L’ideona lettiana di garantire una dote ai diciottenni attraverso un prelievo sulla tassa di successione è stata archiviata in tempo reale: considerare patrimoni da un milione di euro come ricchezze da espropriare riflette una concezione punitiva della proprietà privata che vorrebbe colpire risparmi di una vita lasciati ai figli, ed è una proposta irricevibile nel momento in cui lo Stato deve immettere risorse e non drenarle. Ora gli elettori hanno la percezione esatta di cosa sarebbe accaduto se fosse andata in porto la manovra parlamentare per il varo del Conte due bis e sanno anche in anticipo a cosa porterebbe una vittoria delle sinistre alle prossime politiche, visto che il segretario del Pd ha già annunciato di voler riproporre quella “dote” nella prossima legislatura.

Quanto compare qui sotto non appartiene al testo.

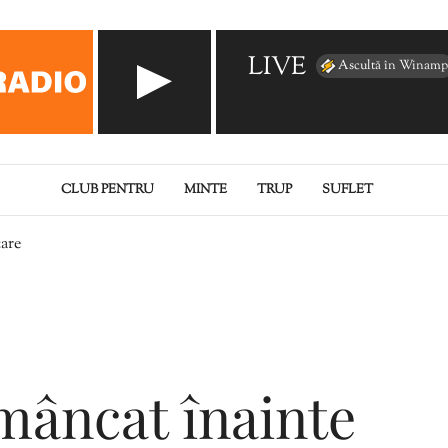
LIVE
Ascultă în Winamp
CLUB PENTRU
MINTE
TRUP
SUFLET
care
mâncat înainte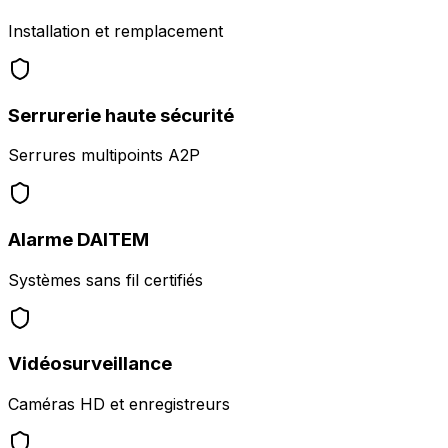
Installation et remplacement
Serrurerie haute sécurité
Serrures multipoints A2P
Alarme DAITEM
Systèmes sans fil certifiés
Vidéosurveillance
Caméras HD et enregistreurs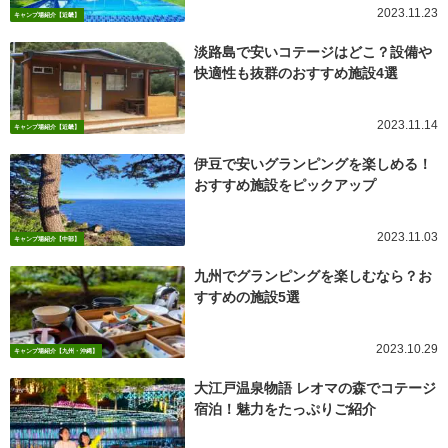
2023.11.23
キャンプ場紹介【近畿】
淡路島で安いコテージはどこ？設備や
快適性も抜群のおすすめ施設4選
2023.11.14
キャンプ場紹介【近畿】
伊豆で安いグランピングを楽しめる！
おすすめ施設をピックアップ
2023.11.03
キャンプ場紹介【中部】
九州でグランピングを楽しむなら？お
すすめの施設5選
2023.10.29
キャンプ場紹介【九州・沖縄】
大江戸温泉物語 レオマの森でコテージ
宿泊！魅力をたっぷりご紹介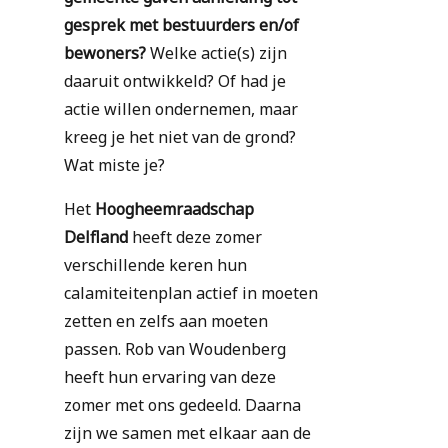
gesprek met bestuurders en/of
bewoners?
Welke actie(s) zijn
daaruit ontwikkeld? Of had je
actie willen ondernemen, maar
kreeg je het niet van de grond?
Wat miste je?
Het
Hoogheemraadschap
Delfland
heeft deze zomer
verschillende keren hun
calamiteitenplan actief in moeten
zetten en zelfs aan moeten
passen. Rob van Woudenberg
heeft hun ervaring van deze
zomer met ons gedeeld. Daarna
zijn we samen met elkaar aan de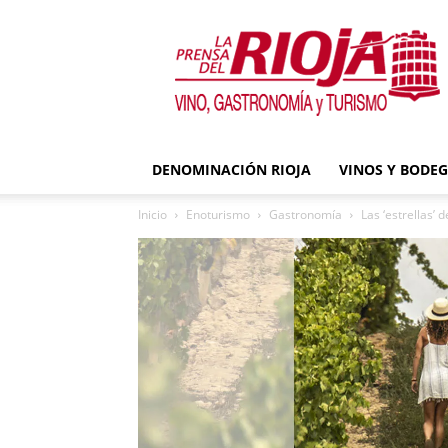
La
Prensa
del
Rioja
DENOMINACIÓN RIOJA
VINOS Y BODE
Inicio
Enoturismo
Gastronomía
Las ‘estrellas’ 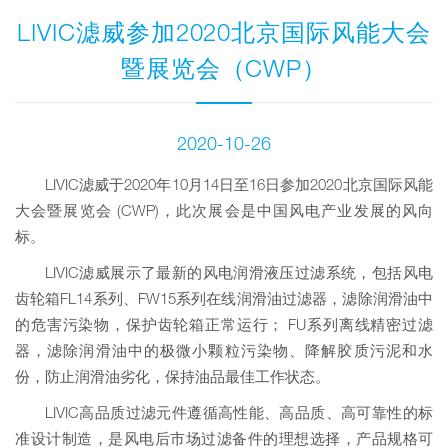
LIVIC滤威参加2020北京国际风能大会
暨展览会（CWP）
2020-10-26
LIVIC滤威于2020年10月14日至16日参加2020北京国际风能
大会暨展览会 (CWP)，此次展会是中国风电产业发展的风向
标。
LIVIC滤威展示了最新的风电润滑液压过滤系统，包括风电
齿轮箱FL14系列、FW15系列在线润滑油过滤器，滤除润滑油中
的危害污染物，保护齿轮箱正常运行； FU系列离线精密过滤
器，滤除润滑油中的极微小颗粒污染物、降解胶质污泥和水
份，防止润滑油劣化，保持油品最佳工作状态。
LIVIC高品质过滤元件遵循高性能、高品质、高可靠性的标
准设计制造，是风电后市场过滤备件的理想选择，产品规格可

Intendiamoci: non c’è nulla di sorprendente, perché “le tasse sono belle” è sempre stato un cardine della politica economica del Pd, che – mutuando la peggiore tradizione della sinistra tassa e spendi – si è eretto a tutore dell’ordine fiscale, mai tagliando la spesa pubblica, ma puntando sempre sull’aumento delle entrate. Un’ossessione, quella delle tasse, cresciuta in modo esponenziale quando – col governo rossogiallo – le sinistre al potere erano addirittura quattro, e alla compagnia dei fustigatori si è aggiunto il massimalismo grillino. In quella breve e sciagurata stagione si è giunti ad ipotizzare la tassa sul trasporto aereo – come se i viaggi aerei fossero un privilegio per ricchi -, la plastic tax e perfino quella sulle bevande gassate e sulle merendine dei bambini allo scopo di reperire fondi per la lotta ai cambiamenti climatici. E per combattere l’evasione fiscale è arrivata come ciliegina sulla torta anche la tassa per chi usa poche centinaia di euro di contanti, l’ultima frontiera prima di arrivare a uno Stato di polizia fiscale.

Insomma: cambiano i segretari, ma il Pd non cambia mai: non riuscendo a offrire soluzioni strutturali ai problemi del Paese, resta ancorato al vecchio cavallo di battaglia ideologico del contributo di solidarietà, alias patrimoniale, che oggi significherebbe colpire ancora una volta il ceto medio già impoverito da un decennio di congiuntura negativa e ora messo in ginocchio dagli effetti devastanti della crisi sanitaria. Eppure l’esperienza insegna che, ovunque applicata, la patrimoniale non ha mai funzionato, perché punisce indiscriminatamente proprio i ceti medi che sono sempre, storicamente, i diretti intestatari dei beni posseduti, siano essi immobili o risparmi, mentre risparmia i grandi possessori di ricchezze, i cui patrimoni sono spesso nascosti dietro complesse e inarrivabili scatole cinesi. L’ultima uscita demagogica di Letta non va presa dunque come un ballon d’essai: ha solo ricordato agli italiani che i vecchi vizi della sinistra sono duri a morire, e che nel suo mirino ci sono sempre i soliti noti che pagano le tasse, quei milioni di italiani su cui lo Stato dovrebbe invece puntare per far ripartire il Paese. Il partito della patrimoniale in nome della solidarietà sociale – che varia tra chi sussurra che “chiedere a chi ha di più non è sbagliato” e chi sostiene in modo molto più tranchant che “va punito chi accumula” – resta vivo senza soluzione di continuità, e Letta ci ha tenuto a far sapere, con una sortita fuori tempo e fuori luogo, di essere il perfetto erede politico di Zingaretti e di Bersani.